Runners: Always sporting some sort of running attire, all ready to squeeze in a jog/run whenever. Why waste that extra few minutes changing into the outfit?! Even if we’re going for an event first, we’re going to masquerade the sports wear into some form of “formal wear.” Definitely not scrimping on run training today!

Non-runners: Mixing those unique prints and well-constructed silhouettes is honestly an artform.

2. The wardrobe

Photo Credit: Complex Closet

Photo Credit: Complex Closet

Runners: Lots of compression gear, lots of high support sports bras. How are two sets of outfits enough? It isn’t going to be logistically possible to wash, hang and dry my running gear if I’m going to run again tonight. And don’t get me started on the shoes – we’ve flat training shoes and another cushioned one for marathon running. One pair is just not feasible.
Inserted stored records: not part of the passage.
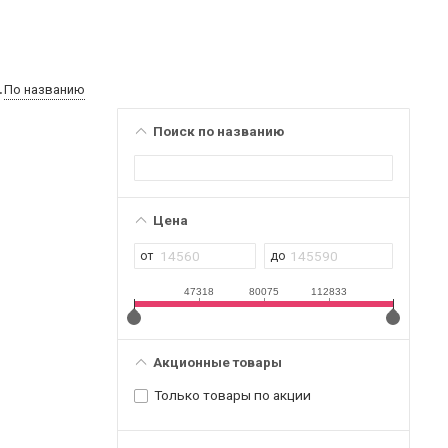
По названию
Поиск по названию
Цена
47318
80075
112833
Акционные товары
Только товары по акции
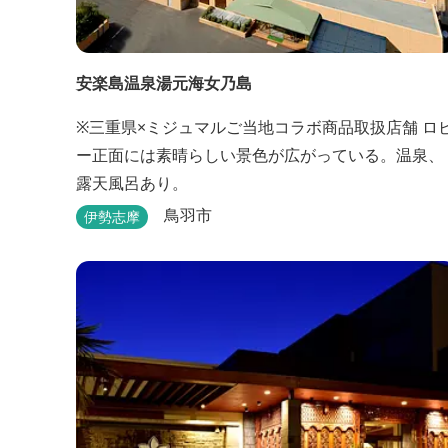
安楽島温泉湯元海女乃島
※三重県×ミジュマルご当地コラボ商品取扱店舗 ロビ
ー正面には素晴らしい景色が広がっている。温泉、
露天風呂あり。
鳥羽市
伊勢志摩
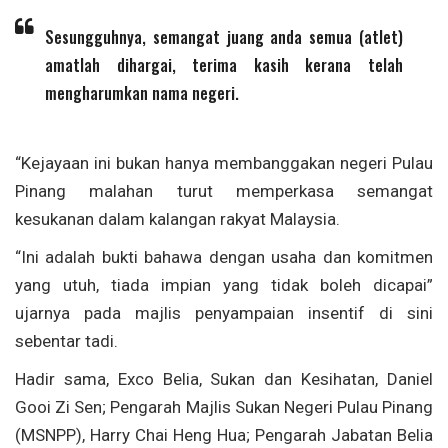
Sesungguhnya, semangat juang anda semua (atlet)
amatlah dihargai, terima kasih kerana telah
mengharumkan nama negeri.
“Kejayaan ini bukan hanya membanggakan negeri Pulau
Pinang malahan turut memperkasa semangat
kesukanan dalam kalangan rakyat Malaysia.
“Ini adalah bukti bahawa dengan usaha dan komitmen
yang utuh, tiada impian yang tidak boleh dicapai”
ujarnya pada majlis penyampaian insentif di sini
sebentar tadi.
Hadir sama, Exco Belia, Sukan dan Kesihatan, Daniel
Gooi Zi Sen; Pengarah Majlis Sukan Negeri Pulau Pinang
(MSNPP), Harry Chai Heng Hua; Pengarah Jabatan Belia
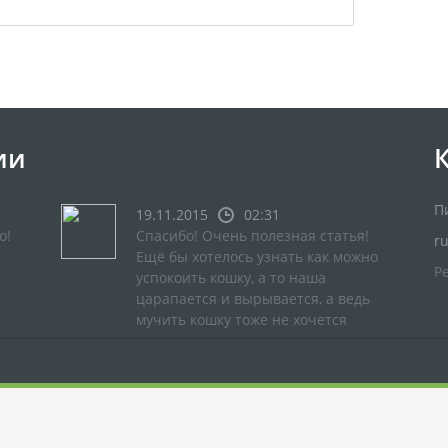
ии
П
19.11.2015
02:31
о!
Спасибо! Очень полезная статья!
r
Ещё бы хотелось узнать как можно
Р
успокоить кошку, а то наша
царапается и вырывается, а ведь
мучить кошку тоже не хочется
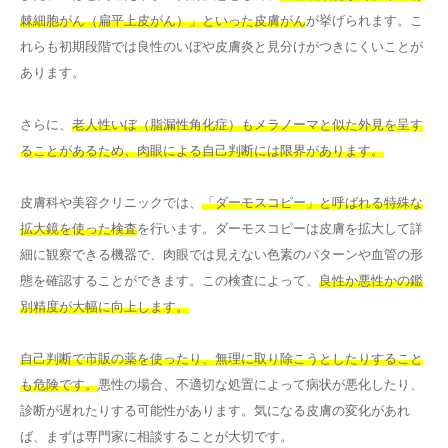
棘細胞がん（扁平上皮がん）」といった皮膚がん
が挙げられます。こ
れらも初期段階では良性のいぼや皮膚炎と見分けがつきにくいことが
あります。
さらに、
老人性いぼ（脂漏性角化症）もメラノーマと似た外見を呈す
ることがあるため、肉眼による自己判断には限界があります。
皮膚科や美容クリニックでは、
「ダーモスコピー」と呼ばれる特殊な
拡大鏡を使った検査
を行います。ダーモスコピーは皮膚を拡大して詳
細に観察できる機器で、肉眼では見えない色素のパターンや血管の形
態を確認することができます。この検査によって、
良性か悪性かの鑑
別精度が大幅に向上します。
自己判断で市販の薬を使ったり、無理に取り除こうとしたりすること
も危険です。
悪性の場合、不適切な処置によって病状が悪化したり、
診断が遅れたりする可能性があります。気になる皮膚の変化があれ
ば、まずは専門家に相談することが大切です。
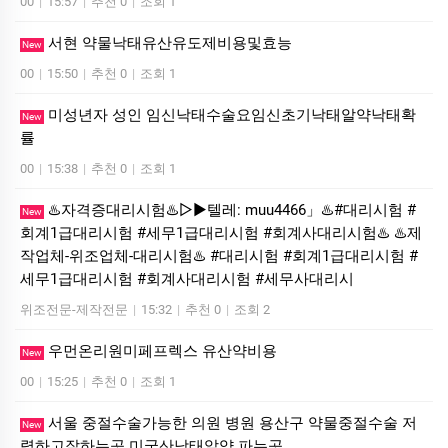
00
|
15:57
|
추천 0
|
조회 1
서현 약물낙태유산유도제비용및효능
New
00
|
15:50
|
추천 0
|
조회 1
미성년자 성인 임신낙태수술요임신초기낙태알약낙태확
New
률
00
|
15:38
|
추천 0
|
조회 1
♨️자격증대리시험♨️▷▶텔레: muu4466」♨️#대리시험 #
New
회계1급대리시험 #세무1급대리시험 #회계사대리시험♨️ ♨️제
작업체-위조업체-대리시험♨️ #대리시험 #회계1급대리시험 #
세무1급대리시험 #회계사대리시험 #세무사대리시
위조전문-제작전문
|
15:32
|
추천 0
|
조회 2
우먼온리원미페프렉스 유산약비용
New
00
|
15:25
|
추천 0
|
조회 1
서울 중절수술가능한 의원 병원 용산구 약물중절수술 저
New
렴하고잘하는곳 미국산낙­태알약 파는곳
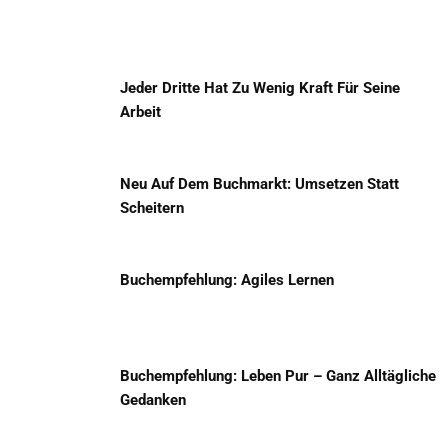
Jeder Dritte Hat Zu Wenig Kraft Für Seine
Arbeit
Neu Auf Dem Buchmarkt: Umsetzen Statt
Scheitern
Buchempfehlung: Agiles Lernen
Buchempfehlung: Leben Pur – Ganz Alltägliche
Gedanken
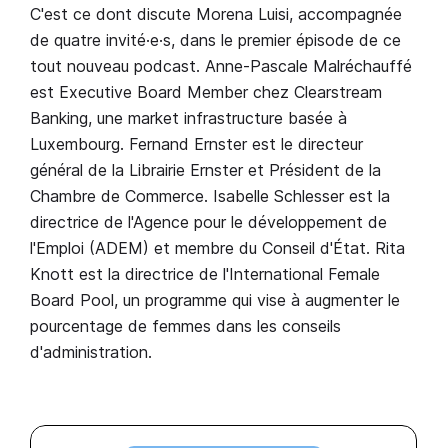
C'est ce dont discute Morena Luisi, accompagnée
de quatre invité·e·s, dans le premier épisode de ce
tout nouveau podcast. Anne-Pascale Malréchauffé
est Executive Board Member chez Clearstream
Banking, une market infrastructure basée à
Luxembourg. Fernand Ernster est le directeur
général de la Librairie Ernster et Président de la
Chambre de Commerce. Isabelle Schlesser est la
directrice de l'Agence pour le développement de
l'Emploi (ADEM) et membre du Conseil d'État. Rita
Knott est la directrice de l'International Female
Board Pool, un programme qui vise à augmenter le
pourcentage de femmes dans les conseils
d'administration.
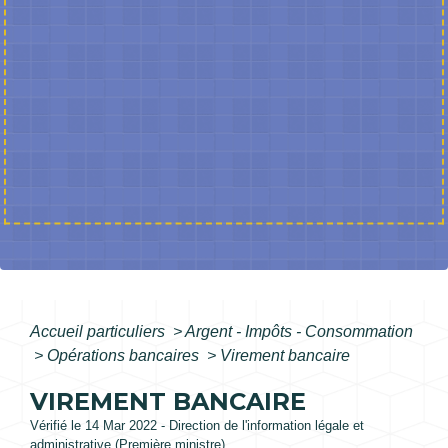
Accueil particuliers
>
Argent - Impôts - Consommation
>
Opérations bancaires
>
Virement bancaire
VIREMENT BANCAIRE
Vérifié le 14 Mar 2022 - Direction de l'information légale et
administrative (Première ministre)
Non-runners: Most beautiful plethora of cuts from plaid to tweed to knit. And for the ladies, they’ve heels. Because they can strut around in them quite impressively.

3. The breakfast date

Runners: Choosing something off the menu is the hardest decision to make ever. It has to be filling; it has to sit well in the stomach; it can’t be too greasy. Nothing seems to fit your nutritional requirements. (Here’s a tip on how to better keep tabs on your diet). Hell, we’re probably already re-organising our entire day so that you can be well-fueled by a proper meal before and after.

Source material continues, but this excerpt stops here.